His final address to the audience came as he introduced the last song, "I Want Love."
"I'm dedicating this song to all of you," John said. "I've been coming to America for 34 years. It's fashionable to knock it, but this country has been so great to me."
There were no boos during the evening, only ovations and appreciation shown by fans to John -- and appreciation by John to his fans. No inflammatory statements, no walk-outs, no demonstrations -- just a great concert.
It was an evening of mutual love.
John frequently addressed the audience, showed them respect, reached out to them.
My biggest complaint about Ronstadt's concert was not her political statement, but that she put on a substandard performance, stood aloof from her audience, seemingly disinterested in whether they were there or not. She seemed to be there for her pleasure, not theirs.
Many entertainers who perform in Vegas charge among the highest prices in the world for admission. The audiences should expect every performer to give 100 percent of his, or her, ability.

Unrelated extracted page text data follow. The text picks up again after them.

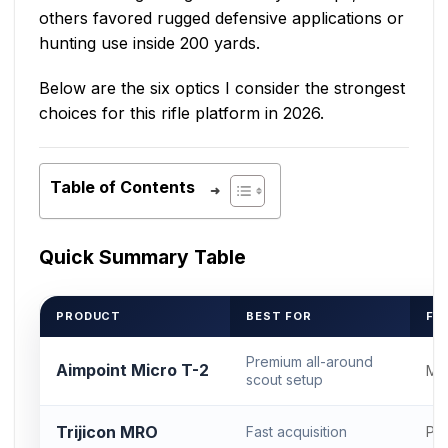
others favored rugged defensive applications or
hunting use inside 200 yards.
Below are the six optics I consider the strongest
choices for this rifle platform in 2026.
Table of Contents
Quick Summary Table
PRODUCT
BEST FOR
FO
Premium all-around
Aimpoint Micro T-2
Mi
scout setup
Trijicon MRO
Fast acquisition
Pro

John did. Ronstadt didn't.
John put on a party. Ronstadt went for a stroll.
Director David LaChappelle's sets -- giant inflatable breasts, huge inflatable phallic symbols (bananas, apples, cigarettes), a giant set of feminine legs, balloons and confetti filling the air -- and creative videos dominate the stage, looming behind John and his band for almost every song, most of which are his biggest hits from the '70s -- "Rocket Man," "Tiny Dancer," "Daniel," "Saturday Night's Alright (for Fighting)," "Candle in the Wind," "Pinball Wizard" and "The Bitch Is Back."
"The Red Piano" continues to be one of the most exciting shows in town, if not the most exciting.